TRY IT — Copy out the data that follows exactly, leaving out no line.

____

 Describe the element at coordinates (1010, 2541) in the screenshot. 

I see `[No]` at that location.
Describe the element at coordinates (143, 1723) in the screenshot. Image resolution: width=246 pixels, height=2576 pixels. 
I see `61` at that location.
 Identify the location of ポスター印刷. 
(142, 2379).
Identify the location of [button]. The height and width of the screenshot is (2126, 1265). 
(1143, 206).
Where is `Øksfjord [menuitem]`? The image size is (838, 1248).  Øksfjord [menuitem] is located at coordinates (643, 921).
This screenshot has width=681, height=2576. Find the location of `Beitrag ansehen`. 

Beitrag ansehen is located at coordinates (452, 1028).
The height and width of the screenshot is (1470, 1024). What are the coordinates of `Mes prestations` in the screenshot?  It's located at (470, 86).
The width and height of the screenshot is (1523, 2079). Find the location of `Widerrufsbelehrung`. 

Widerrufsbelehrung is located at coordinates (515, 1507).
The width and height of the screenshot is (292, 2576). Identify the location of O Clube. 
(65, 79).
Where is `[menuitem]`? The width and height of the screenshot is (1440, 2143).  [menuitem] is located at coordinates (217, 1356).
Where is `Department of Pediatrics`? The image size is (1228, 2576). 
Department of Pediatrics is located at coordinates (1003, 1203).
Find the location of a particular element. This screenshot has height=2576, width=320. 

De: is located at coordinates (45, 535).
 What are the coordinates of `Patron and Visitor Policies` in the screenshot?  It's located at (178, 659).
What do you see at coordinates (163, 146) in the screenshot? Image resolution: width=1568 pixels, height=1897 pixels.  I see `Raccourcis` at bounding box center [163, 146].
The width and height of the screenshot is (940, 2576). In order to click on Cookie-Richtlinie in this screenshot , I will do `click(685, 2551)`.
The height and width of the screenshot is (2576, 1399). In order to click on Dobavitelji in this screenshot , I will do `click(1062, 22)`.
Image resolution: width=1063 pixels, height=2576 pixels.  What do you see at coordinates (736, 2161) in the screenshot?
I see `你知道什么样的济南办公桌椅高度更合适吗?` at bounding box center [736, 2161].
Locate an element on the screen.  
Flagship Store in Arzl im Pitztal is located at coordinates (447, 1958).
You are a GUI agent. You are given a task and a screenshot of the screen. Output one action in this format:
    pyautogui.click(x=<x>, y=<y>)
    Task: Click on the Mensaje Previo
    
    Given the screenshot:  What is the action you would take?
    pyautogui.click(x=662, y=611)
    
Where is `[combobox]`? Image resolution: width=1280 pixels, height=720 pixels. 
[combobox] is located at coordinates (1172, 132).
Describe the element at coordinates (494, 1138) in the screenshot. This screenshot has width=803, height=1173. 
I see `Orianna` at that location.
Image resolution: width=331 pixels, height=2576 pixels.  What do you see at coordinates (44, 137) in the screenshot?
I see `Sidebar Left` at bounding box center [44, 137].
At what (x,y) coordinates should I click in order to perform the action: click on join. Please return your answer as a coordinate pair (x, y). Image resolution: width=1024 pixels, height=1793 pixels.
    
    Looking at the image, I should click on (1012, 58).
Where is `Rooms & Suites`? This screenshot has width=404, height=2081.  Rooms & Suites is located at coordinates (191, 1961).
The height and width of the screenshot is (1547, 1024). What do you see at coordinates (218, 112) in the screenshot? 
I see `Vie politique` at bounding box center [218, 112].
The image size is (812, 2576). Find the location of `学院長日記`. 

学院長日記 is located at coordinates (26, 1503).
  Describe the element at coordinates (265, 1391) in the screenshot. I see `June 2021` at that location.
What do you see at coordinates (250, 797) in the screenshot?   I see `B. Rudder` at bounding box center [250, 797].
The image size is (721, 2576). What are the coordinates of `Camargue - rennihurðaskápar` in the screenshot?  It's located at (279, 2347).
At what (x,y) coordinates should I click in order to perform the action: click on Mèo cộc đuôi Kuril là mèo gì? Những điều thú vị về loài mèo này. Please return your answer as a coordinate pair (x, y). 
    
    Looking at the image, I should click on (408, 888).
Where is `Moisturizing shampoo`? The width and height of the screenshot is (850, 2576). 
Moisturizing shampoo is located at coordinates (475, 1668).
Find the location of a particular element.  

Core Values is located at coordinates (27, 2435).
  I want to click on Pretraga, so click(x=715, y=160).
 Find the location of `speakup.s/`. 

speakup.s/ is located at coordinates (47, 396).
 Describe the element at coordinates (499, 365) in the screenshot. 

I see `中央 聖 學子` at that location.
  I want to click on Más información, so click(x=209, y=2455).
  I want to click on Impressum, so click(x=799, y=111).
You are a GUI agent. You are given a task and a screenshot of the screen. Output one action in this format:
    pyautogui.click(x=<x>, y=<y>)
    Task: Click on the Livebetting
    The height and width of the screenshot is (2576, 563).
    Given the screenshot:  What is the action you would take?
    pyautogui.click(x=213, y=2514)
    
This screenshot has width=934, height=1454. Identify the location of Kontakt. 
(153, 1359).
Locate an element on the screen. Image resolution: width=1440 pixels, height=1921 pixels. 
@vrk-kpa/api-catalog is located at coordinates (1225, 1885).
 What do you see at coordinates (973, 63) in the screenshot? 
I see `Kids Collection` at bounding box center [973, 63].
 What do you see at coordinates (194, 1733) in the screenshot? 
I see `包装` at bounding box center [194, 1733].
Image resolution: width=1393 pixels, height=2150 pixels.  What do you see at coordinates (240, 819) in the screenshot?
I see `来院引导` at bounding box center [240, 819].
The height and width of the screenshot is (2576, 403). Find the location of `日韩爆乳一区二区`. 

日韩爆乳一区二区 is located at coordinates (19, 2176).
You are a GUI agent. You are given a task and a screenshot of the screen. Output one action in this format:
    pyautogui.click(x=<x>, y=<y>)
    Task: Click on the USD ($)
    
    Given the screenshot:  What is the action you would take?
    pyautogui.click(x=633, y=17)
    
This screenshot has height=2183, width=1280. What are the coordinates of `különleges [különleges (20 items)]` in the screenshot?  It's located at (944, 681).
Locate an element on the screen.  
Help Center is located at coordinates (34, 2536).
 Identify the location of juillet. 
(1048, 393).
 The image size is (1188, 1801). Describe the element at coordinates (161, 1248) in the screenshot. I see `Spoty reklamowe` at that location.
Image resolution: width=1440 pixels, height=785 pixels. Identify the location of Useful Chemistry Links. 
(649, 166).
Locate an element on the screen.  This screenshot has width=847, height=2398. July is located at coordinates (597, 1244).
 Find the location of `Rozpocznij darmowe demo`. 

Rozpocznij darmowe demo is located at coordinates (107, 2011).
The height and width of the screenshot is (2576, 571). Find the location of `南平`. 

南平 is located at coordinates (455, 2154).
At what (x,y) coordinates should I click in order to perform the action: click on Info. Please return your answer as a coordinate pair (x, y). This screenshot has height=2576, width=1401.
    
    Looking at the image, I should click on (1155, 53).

____

EXERCISE SOLUTION —
 Describe the element at coordinates (1010, 2541) in the screenshot. 

I see `[No]` at that location.
Describe the element at coordinates (143, 1723) in the screenshot. Image resolution: width=246 pixels, height=2576 pixels. 
I see `61` at that location.
 Identify the location of ポスター印刷. 
(142, 2379).
Identify the location of [button]. The height and width of the screenshot is (2126, 1265). 
(1143, 206).
Where is `Øksfjord [menuitem]`? The image size is (838, 1248).  Øksfjord [menuitem] is located at coordinates (643, 921).
This screenshot has width=681, height=2576. Find the location of `Beitrag ansehen`. 

Beitrag ansehen is located at coordinates (452, 1028).
The height and width of the screenshot is (1470, 1024). What are the coordinates of `Mes prestations` in the screenshot?  It's located at (470, 86).
The width and height of the screenshot is (1523, 2079). Find the location of `Widerrufsbelehrung`. 

Widerrufsbelehrung is located at coordinates (515, 1507).
The width and height of the screenshot is (292, 2576). Identify the location of O Clube. 
(65, 79).
Where is `[menuitem]`? The width and height of the screenshot is (1440, 2143).  [menuitem] is located at coordinates (217, 1356).
Where is `Department of Pediatrics`? The image size is (1228, 2576). 
Department of Pediatrics is located at coordinates (1003, 1203).
Find the location of a particular element. This screenshot has height=2576, width=320. 

De: is located at coordinates (45, 535).
 What are the coordinates of `Patron and Visitor Policies` in the screenshot?  It's located at (178, 659).
What do you see at coordinates (163, 146) in the screenshot? Image resolution: width=1568 pixels, height=1897 pixels.  I see `Raccourcis` at bounding box center [163, 146].
The width and height of the screenshot is (940, 2576). In order to click on Cookie-Richtlinie in this screenshot , I will do `click(685, 2551)`.
The height and width of the screenshot is (2576, 1399). In order to click on Dobavitelji in this screenshot , I will do `click(1062, 22)`.
Image resolution: width=1063 pixels, height=2576 pixels.  What do you see at coordinates (736, 2161) in the screenshot?
I see `你知道什么样的济南办公桌椅高度更合适吗?` at bounding box center [736, 2161].
Locate an element on the screen.  
Flagship Store in Arzl im Pitztal is located at coordinates (447, 1958).
You are a GUI agent. You are given a task and a screenshot of the screen. Output one action in this format:
    pyautogui.click(x=<x>, y=<y>)
    Task: Click on the Mensaje Previo
    
    Given the screenshot:  What is the action you would take?
    pyautogui.click(x=662, y=611)
    
Where is `[combobox]`? Image resolution: width=1280 pixels, height=720 pixels. 
[combobox] is located at coordinates (1172, 132).
Describe the element at coordinates (494, 1138) in the screenshot. This screenshot has width=803, height=1173. 
I see `Orianna` at that location.
Image resolution: width=331 pixels, height=2576 pixels.  What do you see at coordinates (44, 137) in the screenshot?
I see `Sidebar Left` at bounding box center [44, 137].
At what (x,y) coordinates should I click in order to perform the action: click on join. Please return your answer as a coordinate pair (x, y). Image resolution: width=1024 pixels, height=1793 pixels.
    
    Looking at the image, I should click on (1012, 58).
Where is `Rooms & Suites`? This screenshot has width=404, height=2081.  Rooms & Suites is located at coordinates (191, 1961).
The height and width of the screenshot is (1547, 1024). What do you see at coordinates (218, 112) in the screenshot? 
I see `Vie politique` at bounding box center [218, 112].
The image size is (812, 2576). Find the location of `学院長日記`. 

学院長日記 is located at coordinates (26, 1503).
  Describe the element at coordinates (265, 1391) in the screenshot. I see `June 2021` at that location.
What do you see at coordinates (250, 797) in the screenshot?   I see `B. Rudder` at bounding box center [250, 797].
The image size is (721, 2576). What are the coordinates of `Camargue - rennihurðaskápar` in the screenshot?  It's located at (279, 2347).
At what (x,y) coordinates should I click in order to perform the action: click on Mèo cộc đuôi Kuril là mèo gì? Những điều thú vị về loài mèo này. Please return your answer as a coordinate pair (x, y). 
    
    Looking at the image, I should click on (408, 888).
Where is `Moisturizing shampoo`? The width and height of the screenshot is (850, 2576). 
Moisturizing shampoo is located at coordinates (475, 1668).
Find the location of a particular element.  

Core Values is located at coordinates (27, 2435).
  I want to click on Pretraga, so click(x=715, y=160).
 Find the location of `speakup.s/`. 

speakup.s/ is located at coordinates (47, 396).
 Describe the element at coordinates (499, 365) in the screenshot. 

I see `中央 聖 學子` at that location.
  I want to click on Más información, so click(x=209, y=2455).
  I want to click on Impressum, so click(x=799, y=111).
You are a GUI agent. You are given a task and a screenshot of the screen. Output one action in this format:
    pyautogui.click(x=<x>, y=<y>)
    Task: Click on the Livebetting
    The height and width of the screenshot is (2576, 563).
    Given the screenshot:  What is the action you would take?
    pyautogui.click(x=213, y=2514)
    
This screenshot has width=934, height=1454. Identify the location of Kontakt. 
(153, 1359).
Locate an element on the screen. Image resolution: width=1440 pixels, height=1921 pixels. 
@vrk-kpa/api-catalog is located at coordinates (1225, 1885).
 What do you see at coordinates (973, 63) in the screenshot? 
I see `Kids Collection` at bounding box center [973, 63].
 What do you see at coordinates (194, 1733) in the screenshot? 
I see `包装` at bounding box center [194, 1733].
Image resolution: width=1393 pixels, height=2150 pixels.  What do you see at coordinates (240, 819) in the screenshot?
I see `来院引导` at bounding box center [240, 819].
The height and width of the screenshot is (2576, 403). Find the location of `日韩爆乳一区二区`. 

日韩爆乳一区二区 is located at coordinates (19, 2176).
You are a GUI agent. You are given a task and a screenshot of the screen. Output one action in this format:
    pyautogui.click(x=<x>, y=<y>)
    Task: Click on the USD ($)
    
    Given the screenshot:  What is the action you would take?
    pyautogui.click(x=633, y=17)
    
This screenshot has height=2183, width=1280. What are the coordinates of `különleges [különleges (20 items)]` in the screenshot?  It's located at (944, 681).
Locate an element on the screen.  
Help Center is located at coordinates (34, 2536).
 Identify the location of juillet. 
(1048, 393).
 The image size is (1188, 1801). Describe the element at coordinates (161, 1248) in the screenshot. I see `Spoty reklamowe` at that location.
Image resolution: width=1440 pixels, height=785 pixels. Identify the location of Useful Chemistry Links. 
(649, 166).
Locate an element on the screen.  This screenshot has width=847, height=2398. July is located at coordinates (597, 1244).
 Find the location of `Rozpocznij darmowe demo`. 

Rozpocznij darmowe demo is located at coordinates (107, 2011).
The height and width of the screenshot is (2576, 571). Find the location of `南平`. 

南平 is located at coordinates (455, 2154).
At what (x,y) coordinates should I click in order to perform the action: click on Info. Please return your answer as a coordinate pair (x, y). This screenshot has height=2576, width=1401.
    
    Looking at the image, I should click on (1155, 53).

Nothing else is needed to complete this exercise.